Chapter 6 Ascent of the Ghost

The ascent was a war of attrition. The snowmobiles churned through deepening drifts, engines screaming against the incline. The world was monochrome: blinding white snow, bruised grey sky, stark black firs.

Lily rode behind Jack, arms wrapped around his torso. At first her grip was firm. But as the hours crawled past, fatigue settled into her bones like lead. The endless white and the engine’s drone blurred her thoughts. The snowmobile’s rhythm became a soft, dangerous lullaby.

Her fingers loosened on Jack’s coat. Her helmeted head began to nod, then lolled sideways with each bump.

Jack felt the shift immediately. “Lily! Hold on!”

She didn’t react. Another jolt, and she started to slide off the seat.

In one motion he took his right hand off the throttle, twisted, and hooked his arm around her torso, yanking her hard against his back.

The snowmobile swerved, left ski lifting toward the steep drop-off.

For one terrifying second, Lily saw empty air beneath them.

Then Jack wrenched the machine back onto the trail.

“Stabilizing. She’s secure now,” he reported over the radio.

Emma’s voice crackled: “Jack! Lily! Report!”

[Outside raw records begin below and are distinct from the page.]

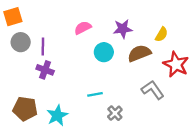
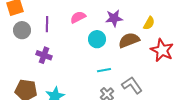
purple line: (43, 47) -> (47, 24), moved
gray L-shape: (153, 90) -> (132, 85), moved
cyan line: (95, 94) -> (104, 70), moved

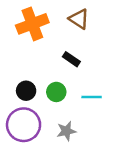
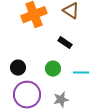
black circle: (26, 91) -> (18, 68), moved

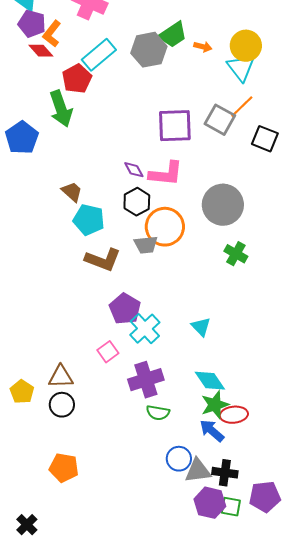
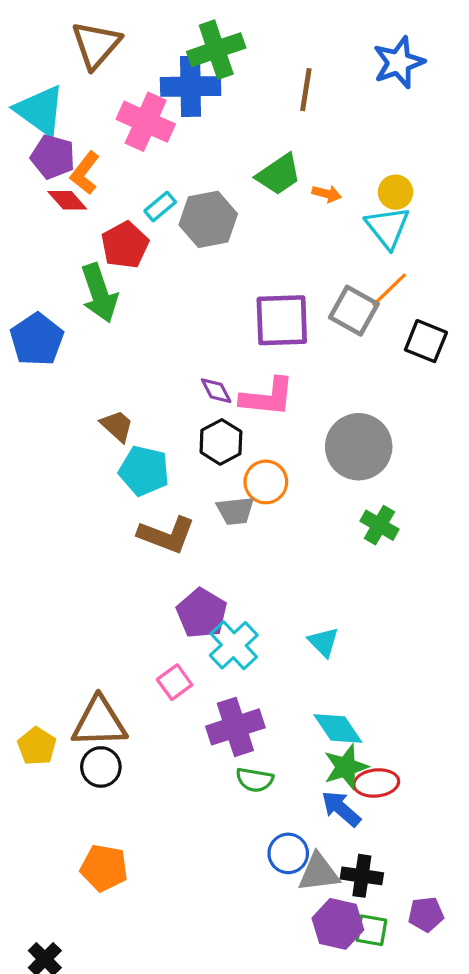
yellow circle: (246, 46) -> (396, 192), size x0.7
gray hexagon: (149, 50) -> (208, 219), moved
cyan rectangle: (99, 55) -> (160, 207), size x0.6
orange circle: (165, 227) -> (266, 482), size x0.7
brown triangle: (61, 377) -> (99, 722), size x1.4
purple pentagon: (265, 497) -> (426, 914), size x0.7

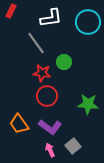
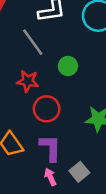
red star: (42, 73) -> (28, 81), moved
purple L-shape: (50, 127) -> (50, 148), turned -125

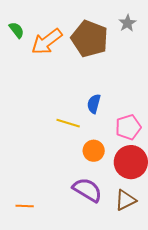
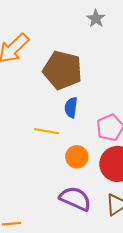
brown pentagon: (90, 39) -> (63, 70), moved

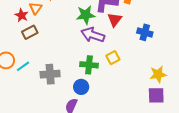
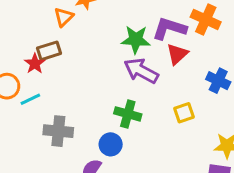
red star: (22, 15) -> (35, 64), moved
yellow square: (113, 58) -> (184, 113), moved
gray cross: (50, 74) -> (58, 131), moved

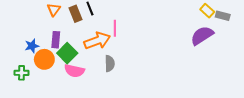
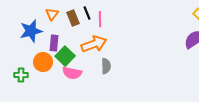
pink line: (115, 28) -> (100, 19), moved
blue star: (32, 46) -> (31, 31), moved, size x1.6

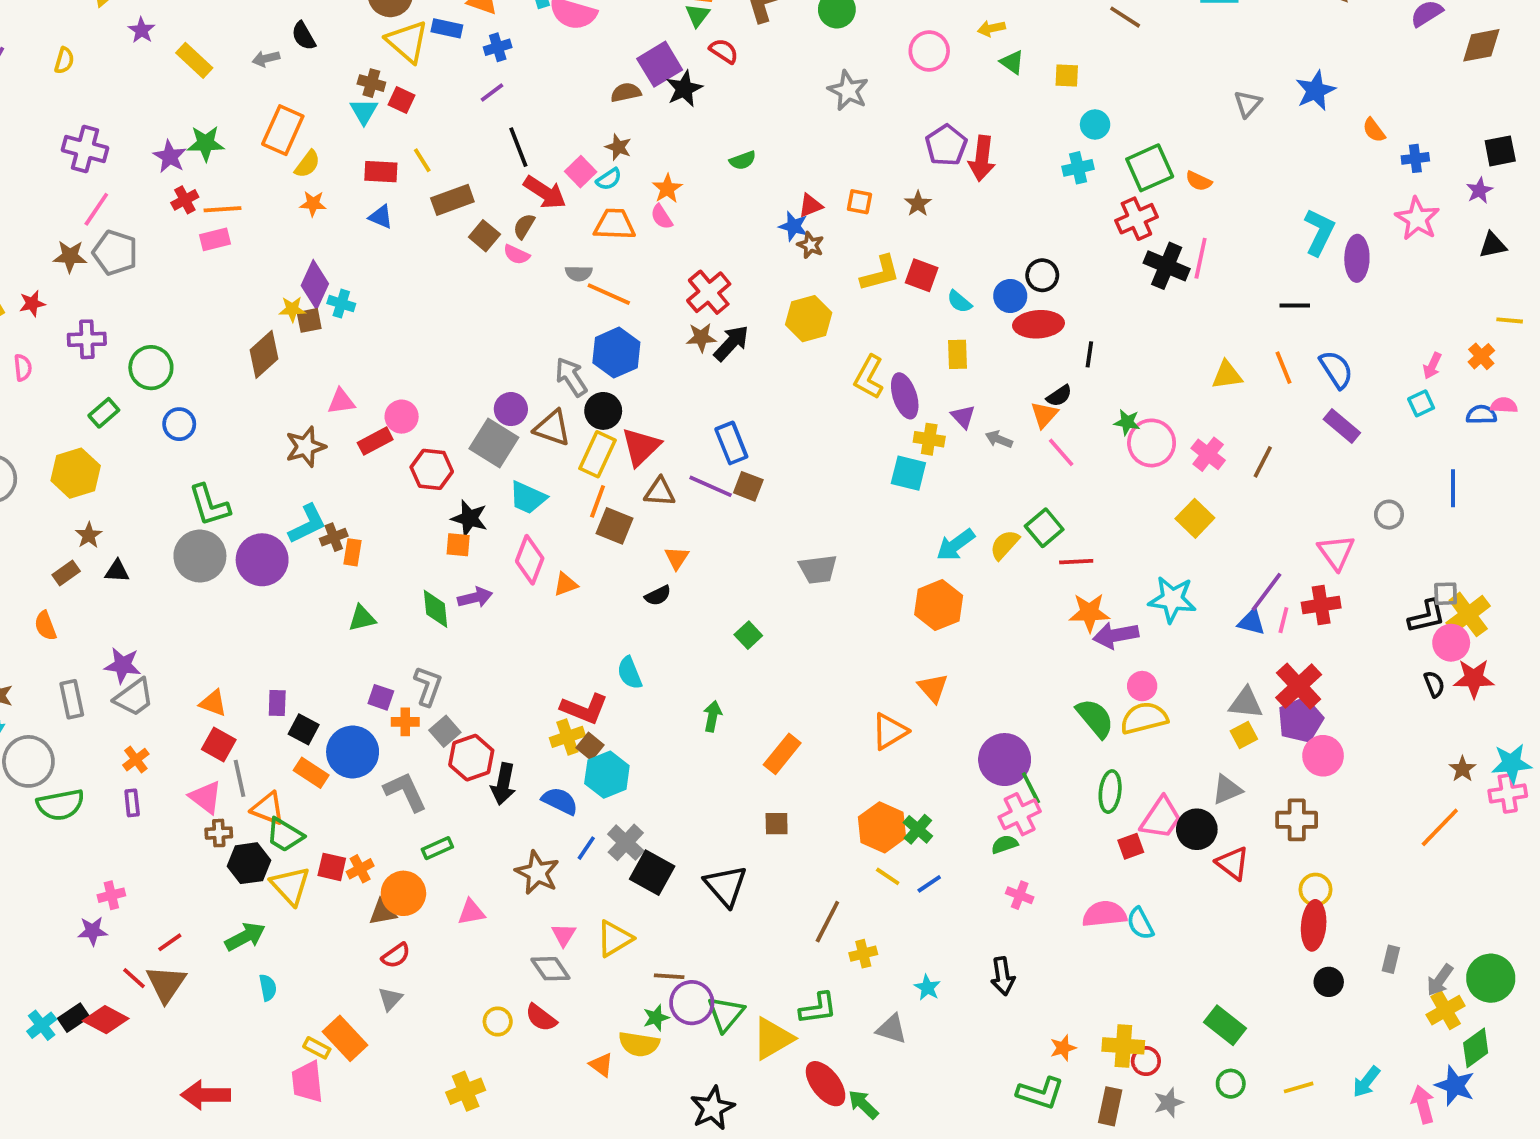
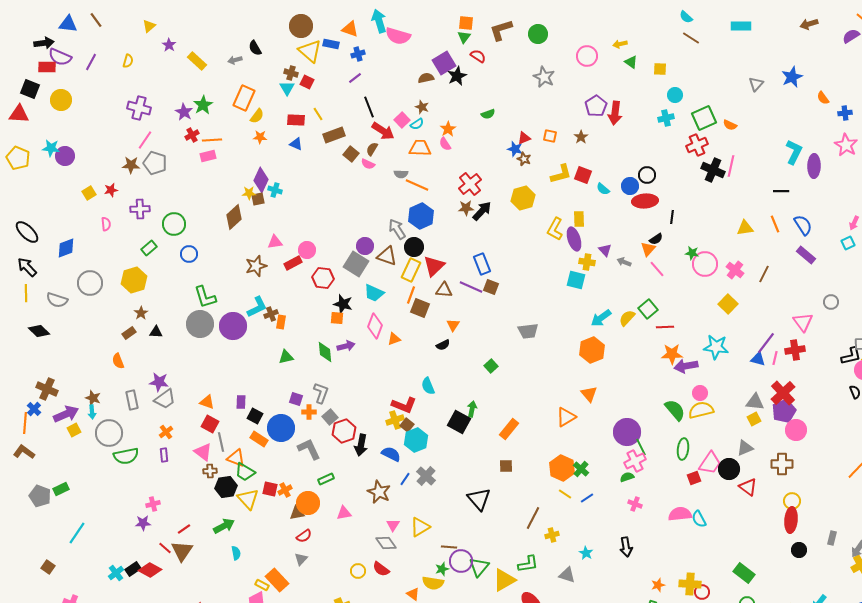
green star: (206, 143) -> (203, 105), turned -30
yellow rectangle: (957, 354) -> (579, 219), moved
black square: (652, 873) -> (459, 422), moved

“Fatigue. She lost her grip. Proceeding.”

Lily, jolted awake, gasped. “Jack… I’m sorry…”

“Conserve your speech. Hold on.” He adjusted his grip. “Wrap your arms around me. Now.”

She locked her hands over his sternum, pressing her face against his backpack. The position was intimate and necessary.

The rest of the team moved in tense formation. They made the planned base camp as the last light bled from the sky. Setting up tents in driving snow was a fresh nightmare, but they accomplished it with grim efficiency.

Later, huddled in the communal cook tent, the storm muffled to a constant growl, the team ate in exhausted silence. Lily sat close to the stove, still shivering. Jack sat beside her, a silent, vigilant presence.

When the others retreated to their sleeping bags, Lily remained, staring into the blue flame of the stove. Emma, fighting her own need for rest, stayed too.

“You should sleep,” Emma said.

“I can’t. Every time I close my eyes, I feel it tilting.” Lily hugged her knees. “I almost…”

“Stop,” Emma cut her off, not unkindly. “The mountain almost took you. Jack stopped it. You held on after. That’s what matters.” She paused. “This life gives you moments of sublime discovery and moments of pure terror. The terror is the price.”

Lily looked up. “How do you pay it? After… everything?”

Emma looked into the fire. “You remember why the discovery matters more. You remember the people you’re doing it for.” She glanced at Lily. “You have people waiting for you.”

Lily was quiet for a moment. Then, softer: “My parents. Adoptive parents.” She said it as if the words had slipped out unbidden. “They’re amazing. They never made me feel like I was anything but theirs.”

Emma felt a quiet pull—something close to recognition, or longing. “You’re lucky.”

“I know.” Lily’s voice grew quieter. “They found me. After an accident. My birth parents didn’t make it. The Millers just… chose me.” She shrugged. “So I can’t let a little slope scare me off. I’ve got a lot to live up to.”

Emma studied her in the blue light—this young woman she’d been guarding with an intensity she didn’t fully understand. The faint, unspoken suspicion she’d been nursing dissolved into something simpler: deep, protective affection.

She reached out and covered Lily’s hand. “I’m sorry for what you lost. And grateful for what you found.”

Lily offered a weak, grateful smile. “Thanks, Emma. I shouldn’t have dumped that on you.”

“Human. It’s allowed. Especially here.” Emma squeezed her hand. “Now try to sleep.”

As Lily retreated to her tent, Emma sat alone by the dying stove.

The storm howled outside, but something within her had quieted.

Lily Miller was not her blood. But in this frozen wilderness, she had become Emma’s charge, her legacy—a fragile vessel for a love that had finally found a living place to rest.